> PROBLEM TO SOLVE:
Task for the records below: repeat the line containing "Özel Seminerler (403, 1422)" and every line after it, exactly and with nothing else, but leave out the pictures.

(AVAILABLE RECORDS begins)

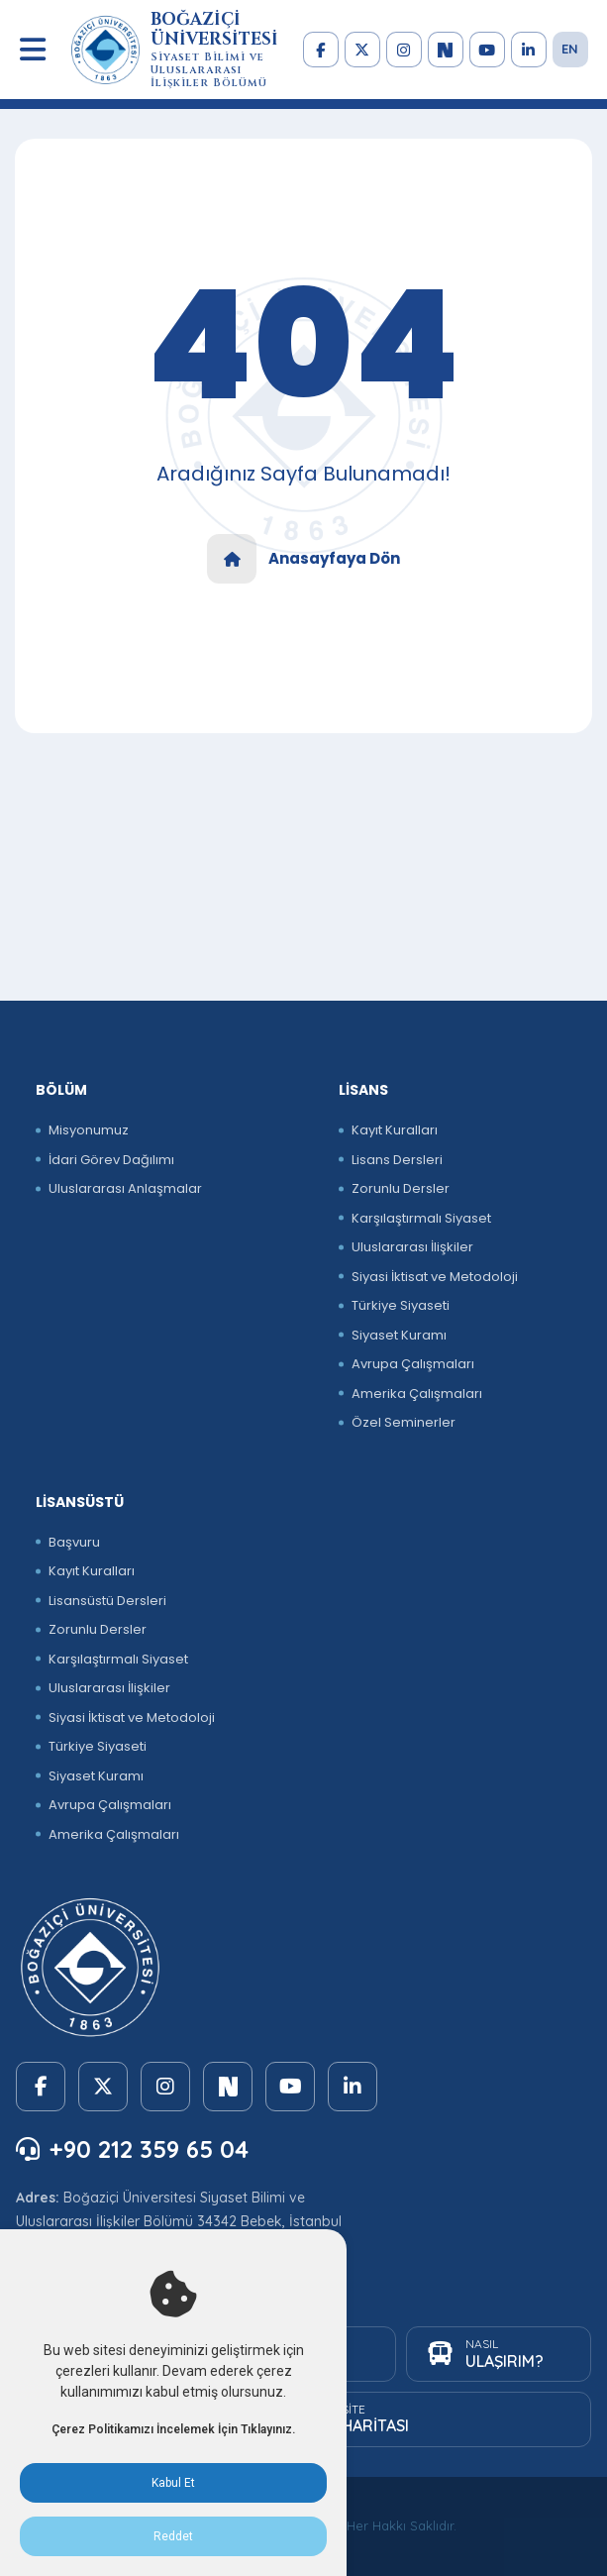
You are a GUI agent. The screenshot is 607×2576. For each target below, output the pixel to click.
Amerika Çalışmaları (417, 1393)
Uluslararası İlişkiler (412, 1246)
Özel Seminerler (403, 1422)
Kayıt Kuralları (395, 1130)
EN (569, 48)
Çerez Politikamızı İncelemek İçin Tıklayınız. (173, 2429)
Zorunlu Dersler (401, 1188)
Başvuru (74, 1542)
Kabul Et (173, 2483)
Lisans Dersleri (397, 1159)
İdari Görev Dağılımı (111, 1159)
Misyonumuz (89, 1130)
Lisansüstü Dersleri (107, 1600)
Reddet (173, 2536)
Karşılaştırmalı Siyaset (421, 1218)
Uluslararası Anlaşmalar (125, 1188)
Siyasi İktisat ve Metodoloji (435, 1276)
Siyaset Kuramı (399, 1335)
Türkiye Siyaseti (401, 1305)
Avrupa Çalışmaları (413, 1363)
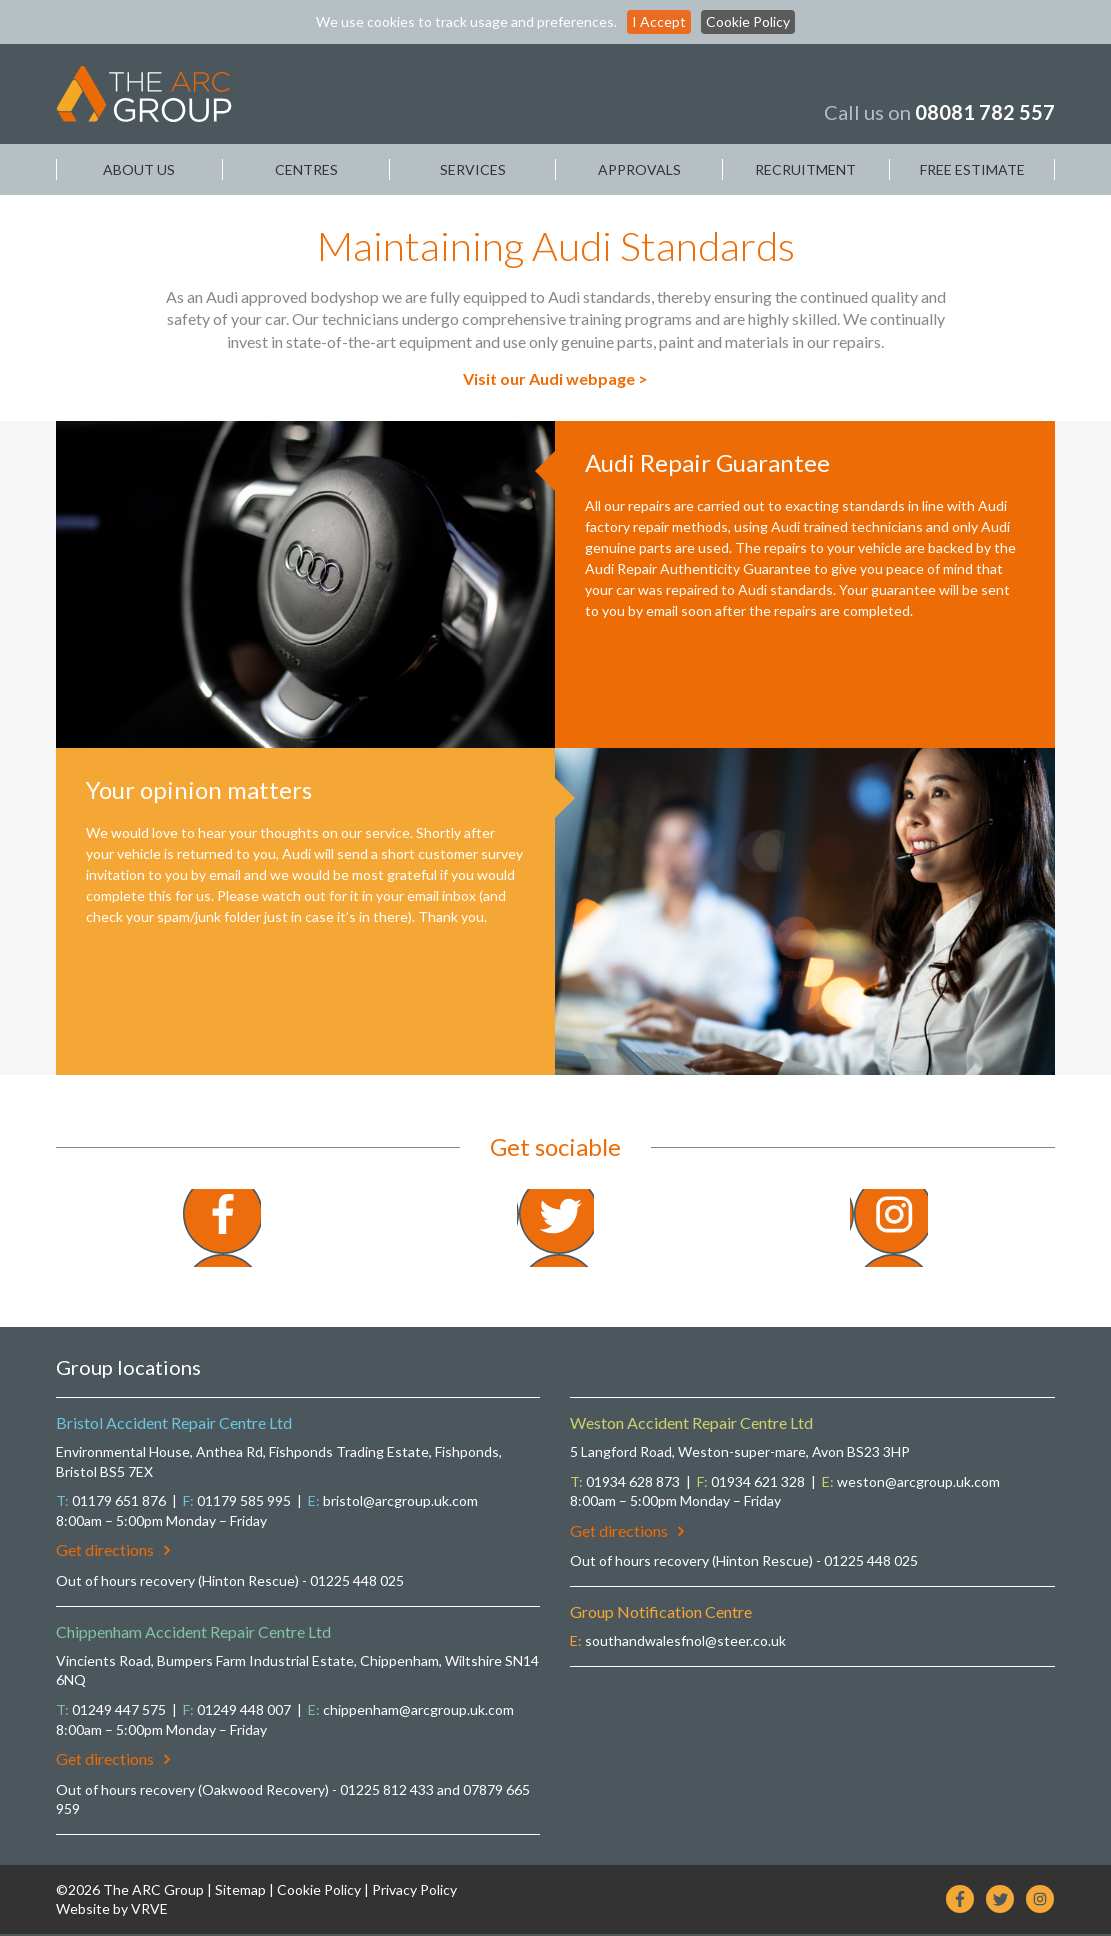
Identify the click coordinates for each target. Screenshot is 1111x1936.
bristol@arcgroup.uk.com (400, 1502)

(AVAILABLE RECORDS ends)

> OUTPUT BELOW:
Özel Seminerler (403, 1422)
Kayıt Kuralları (395, 1130)
EN (569, 48)
Çerez Politikamızı İncelemek İçin Tıklayınız. (173, 2429)
Zorunlu Dersler (401, 1188)
Başvuru (74, 1542)
Kabul Et (173, 2483)
Lisans Dersleri (397, 1159)
İdari Görev Dağılımı (111, 1159)
Misyonumuz (89, 1130)
Lisansüstü Dersleri (107, 1600)
Reddet (173, 2536)
Karşılaştırmalı Siyaset (421, 1218)
Uluslararası Anlaşmalar (125, 1188)
Siyasi İktisat ve Metodoloji (435, 1276)
Siyaset Kuramı (399, 1335)
Türkiye Siyaseti (401, 1305)
Avrupa Çalışmaları (413, 1363)
Identify the click coordinates for each target. Screenshot is 1111x1936.
bristol@arcgroup.uk.com (400, 1502)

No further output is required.